- **Problem requirements**:
Please repeat the records exactly. The pictures are to be left out.

- **Supplied material**:

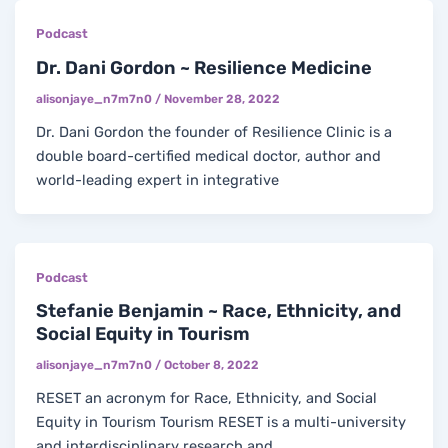
Podcast
Dr. Dani Gordon ~ Resilience Medicine
alisonjaye_n7m7n0
/
November 28, 2022
Dr. Dani Gordon the founder of Resilience Clinic is a
double board-certified medical doctor, author and
world-leading expert in integrative
Podcast
Stefanie Benjamin ~ Race, Ethnicity, and
Social Equity in Tourism
alisonjaye_n7m7n0
/
October 8, 2022
RESET an acronym for Race, Ethnicity, and Social
Equity in Tourism Tourism RESET is a multi-university
and interdisciplinary research and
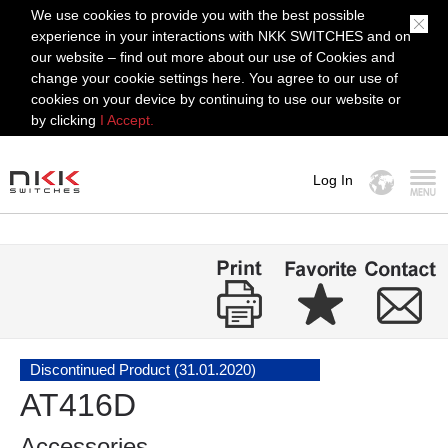
We use cookies to provide you with the best possible
experience in your interactions with NKK SWITCHES and on
our website – find out more about our use of Cookies and
change your cookie settings here. You agree to our use of
cookies on your device by continuing to use our website or
by clicking
I Accept.
Log In
MENU
Discontinued Product (31.01.2020)
AT416D
Accessories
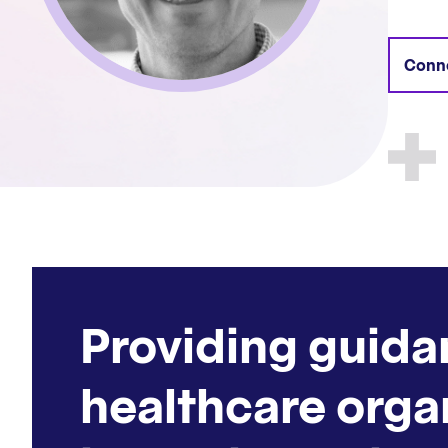
Conne
Providing guida
healthcare orga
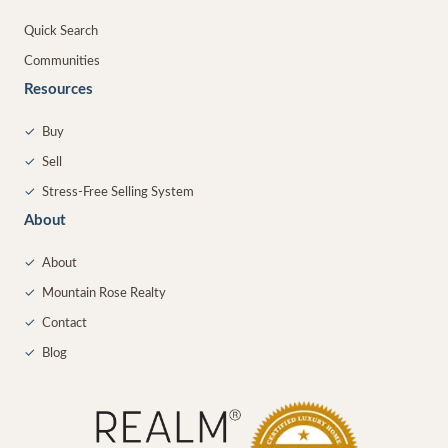
Quick Search
Communities
Resources
✓
Buy
✓
Sell
✓
Stress-Free Selling System
About
✓
About
✓
Mountain Rose Realty
✓
Contact
✓
Blog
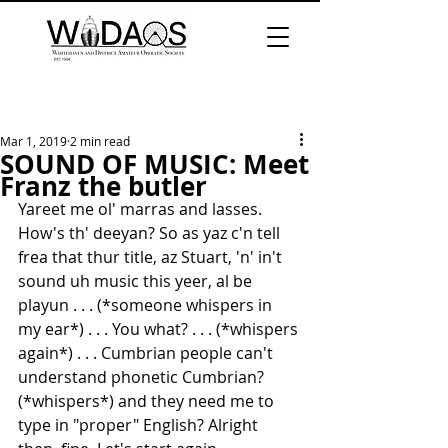
Mar 1, 2019
2 min read
SOUND OF MUSIC: Meet
Franz the butler
Yareet me ol' marras and lasses. 
How's th' deeyan? So as yaz c'n tell 
frea that thur title, az Stuart, 'n' in't 
sound uh music this yeer, al be 
playun . . . (*someone whispers in 
my ear*) . . . You what? . . . (*whispers 
again*) . . . Cumbrian people can't 
understand phonetic Cumbrian? 
(*whispers*) and they need me to 
type in "proper" English? Alright 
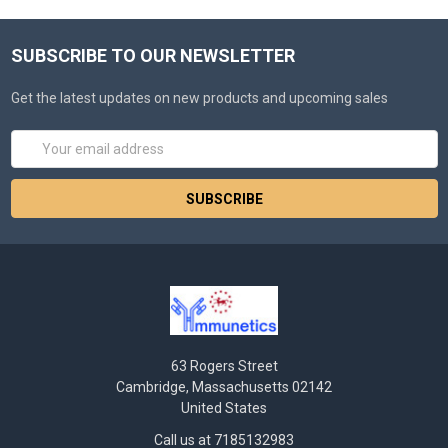
SUBSCRIBE TO OUR NEWSLETTER
Get the latest updates on new products and upcoming sales
Email
Address
63 Rogers Street
Cambridge, Massachusetts 02142
United States
Call us at 7185132983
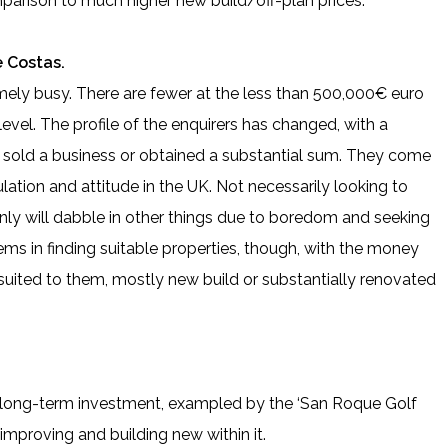
mparison to much higher new build/off-plan prices.
 Costas.
mely busy. There are fewer at the less than 500,000€ euro
 level. The profile of the enquirers has changed, with a
 sold a business or obtained a substantial sum. They come
ulation and attitude in the UK. Not necessarily looking to
nly will dabble in other things due to boredom and seeking
ems in finding suitable properties, though, with the money
 suited to them, mostly new build or substantially renovated
s, long-term investment, exampled by the ‘San Roque Golf
improving and building new within it.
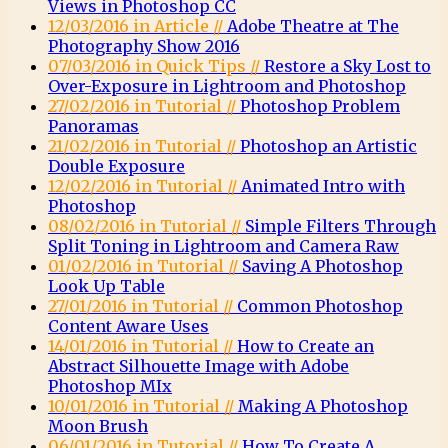
Views in Photoshop CC
12/03/2016 in Article //
Adobe Theatre at The
Photography Show 2016
07/03/2016 in Quick Tips //
Restore a Sky Lost to
Over-Exposure in Lightroom and Photoshop
27/02/2016 in Tutorial //
Photoshop Problem
Panoramas
21/02/2016 in Tutorial //
Photoshop an Artistic
Double Exposure
12/02/2016 in Tutorial //
Animated Intro with
Photoshop
08/02/2016 in Tutorial //
Simple Filters Through
Split Toning in Lightroom and Camera Raw
01/02/2016 in Tutorial //
Saving A Photoshop
Look Up Table
27/01/2016 in Tutorial //
Common Photoshop
Content Aware Uses
14/01/2016 in Tutorial //
How to Create an
Abstract Silhouette Image with Adobe
Photoshop MIx
10/01/2016 in Tutorial //
Making A Photoshop
Moon Brush
06/01/2016 in Tutorial //
How To Create A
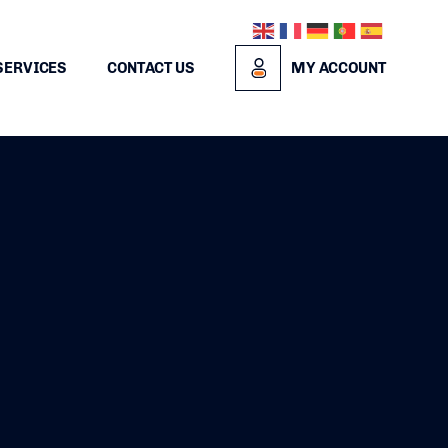
SERVICES
CONTACT US
MY ACCOUNT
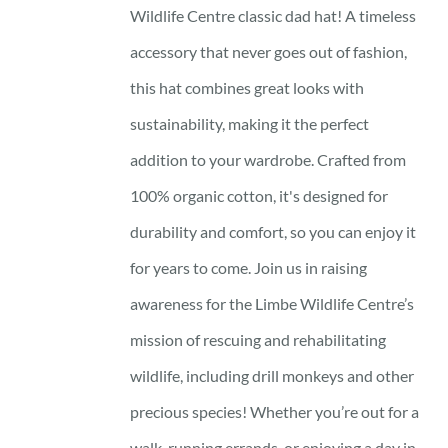
Wildlife Centre classic dad hat! A timeless
accessory that never goes out of fashion,
this hat combines great looks with
sustainability, making it the perfect
addition to your wardrobe. Crafted from
100% organic cotton, it's designed for
durability and comfort, so you can enjoy it
for years to come. Join us in raising
awareness for the Limbe Wildlife Centre’s
mission of rescuing and rehabilitating
wildlife, including drill monkeys and other
precious species! Whether you’re out for a
walk, running errands, or enjoying a day in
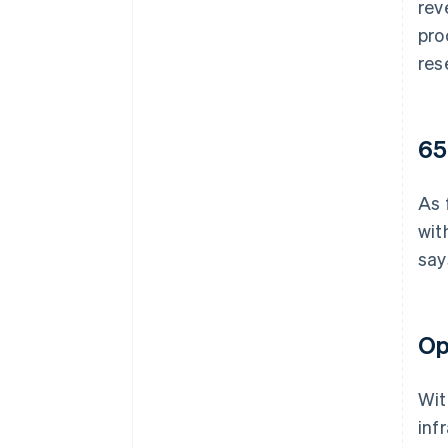
rev
pro
res
65
As 
wit
say
Op
Wit
inf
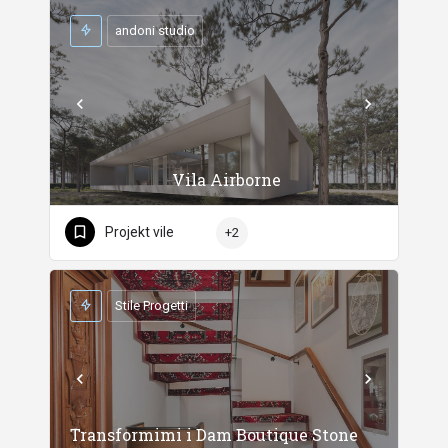
andoni studio
Vila Airborne
Projekt vile
+2
Stile Progetti
Transformimi i Dam Boutique Stone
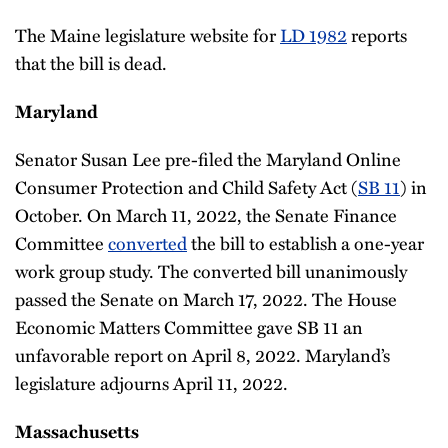
The Maine legislature website for
LD 1982
reports
that the bill is dead.
Maryland
Senator Susan Lee pre-filed the Maryland Online
Consumer Protection and Child Safety Act (
SB 11
) in
October. On March 11, 2022, the Senate Finance
Committee
converted
the bill to establish a one-year
work group study. The converted bill unanimously
passed the Senate on March 17, 2022. The House
Economic Matters Committee gave SB 11 an
unfavorable report on April 8, 2022. Maryland’s
legislature adjourns April 11, 2022.
Massachusetts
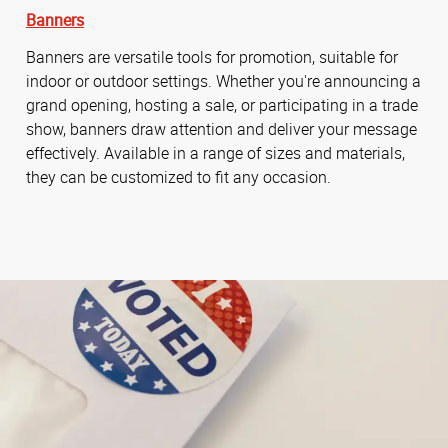
Banners
Banners are versatile tools for promotion, suitable for
indoor or outdoor settings. Whether you're announcing a
grand opening, hosting a sale, or participating in a trade
show, banners draw attention and deliver your message
effectively. Available in a range of sizes and materials,
they can be customized to fit any occasion.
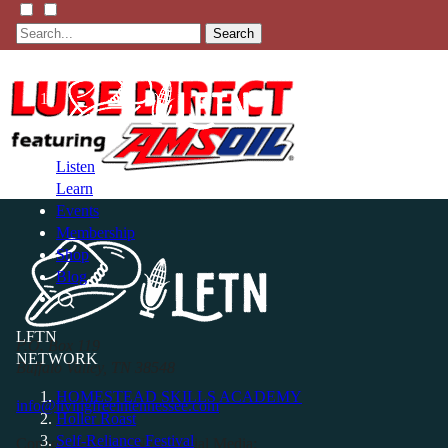
Search
Listen
Learn
Events
Membership
Shop
Blog
LFTN
P.O. Box 119
NETWORK
Buffalo Valley, TN 38548
HOMESTEAD SKILLS ACADEMY
info@livingfreeintennessee.com
Holler Roast
Self-Reliance Festival
Connect with LFTN on Social Media:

- **Answer below**:
Podcast
Dr. Dani Gordon ~ Resilience Medicine
alisonjaye_n7m7n0
/
November 28, 2022
Dr. Dani Gordon the founder of Resilience Clinic is a
double board-certified medical doctor, author and
world-leading expert in integrative
Podcast
Stefanie Benjamin ~ Race, Ethnicity, and
Social Equity in Tourism
alisonjaye_n7m7n0
/
October 8, 2022
RESET an acronym for Race, Ethnicity, and Social
Equity in Tourism Tourism RESET is a multi-university
and interdisciplinary research and
We use cookies to provide you with the best possible
experience in your interactions with NKK SWITCHES and on
our website – find out more about our use of Cookies and
change your cookie settings here. You agree to our use of
cookies on your device by continuing to use our website or
by clicking
I Accept.
Log In
MENU
Discontinued Product (31.01.2020)
AT416D
Accessories
Conne
Providing guida
healthcare orga
Quick Search
Communities
Resources
✓
Buy
✓
Sell
✓
Stress-Free Selling System
About
✓
About
✓
Mountain Rose Realty
✓
Contact
✓
Blog
Mar 1, 2019
2 min read
SOUND OF MUSIC: Meet
Franz the butler
Yareet me ol' marras and lasses. 
How's th' deeyan? So as yaz c'n tell 
frea that thur title, az Stuart, 'n' in't 
sound uh music this yeer, al be 
playun . . . (*someone whispers in 
my ear*) . . . You what? . . . (*whispers 
again*) . . . Cumbrian people can't 
understand phonetic Cumbrian? 
(*whispers*) and they need me to 
type in "proper" English? Alright 
SUBSCRIBE TO OUR NEWSLETTER
Get the latest updates on new products and upcoming sales
Email
Address
63 Rogers Street
Cambridge, Massachusetts 02142
United States
Call us at 7185132983
mparison to much higher new build/off-plan prices.
 Costas.
mely busy. There are fewer at the less than 500,000€ euro
 level. The profile of the enquirers has changed, with a
 sold a business or obtained a substantial sum. They come
ulation and attitude in the UK. Not necessarily looking to
nly will dabble in other things due to boredom and seeking
ems in finding suitable properties, though, with the money
 suited to them, mostly new build or substantially renovated
s, long-term investment, exampled by the ‘San Roque Golf
improving and building new within it.
Views in Photoshop CC
12/03/2016 in Article //
Adobe Theatre at The
Photography Show 2016
07/03/2016 in Quick Tips //
Restore a Sky Lost to
Over-Exposure in Lightroom and Photoshop
27/02/2016 in Tutorial //
Photoshop Problem
Panoramas
21/02/2016 in Tutorial //
Photoshop an Artistic
Double Exposure
12/02/2016 in Tutorial //
Animated Intro with
Photoshop
08/02/2016 in Tutorial //
Simple Filters Through
Split Toning in Lightroom and Camera Raw
01/02/2016 in Tutorial //
Saving A Photoshop
Look Up Table
27/01/2016 in Tutorial //
Common Photoshop
Content Aware Uses
14/01/2016 in Tutorial //
How to Create an
Abstract Silhouette Image with Adobe
Photoshop MIx
10/01/2016 in Tutorial //
Making A Photoshop
Moon Brush
06/01/2016 in Tutorial //
How To Create A
SERVICES
CONTACT US
MY ACCOUNT
Wildlife Centre classic dad hat! A timeless
accessory that never goes out of fashion,
this hat combines great looks with
sustainability, making it the perfect
addition to your wardrobe. Crafted from
100% organic cotton, it's designed for
durability and comfort, so you can enjoy it
for years to come. Join us in raising
awareness for the Limbe Wildlife Centre’s
mission of rescuing and rehabilitating
wildlife, including drill monkeys and other
precious species! Whether you’re out for a
walk, running errands, or enjoying a day in
rev
pro
res
65
As 
wit
say
Op
Wit
inf
andoni studio
Vila Airborne
Projekt vile
+2
Stile Progetti
Transformimi i Dam Boutique Stone
The Maine legislature website for
LD 1982
reports
that the bill is dead.
Maryland
Senator Susan Lee pre-filed the Maryland Online
Consumer Protection and Child Safety Act (
SB 11
) in
October. On March 11, 2022, the Senate Finance
Committee
converted
the bill to establish a one-year
work group study. The converted bill unanimously
passed the Senate on March 17, 2022. The House
Economic Matters Committee gave SB 11 an
unfavorable report on April 8, 2022. Maryland’s
legislature adjourns April 11, 2022.
Massachusetts
Banners
Banners are versatile tools for promotion, suitable for
indoor or outdoor settings. Whether you're announcing a
grand opening, hosting a sale, or participating in a trade
show, banners draw attention and deliver your message
effectively. Available in a range of sizes and materials,
they can be customized to fit any occasion.
Search
Listen
Learn
Events
Membership
Shop
Blog
LFTN
P.O. Box 119
NETWORK
Buffalo Valley, TN 38548
HOMESTEAD SKILLS ACADEMY
info@livingfreeintennessee.com
Holler Roast
Self-Reliance Festival
Connect with LFTN on Social Media:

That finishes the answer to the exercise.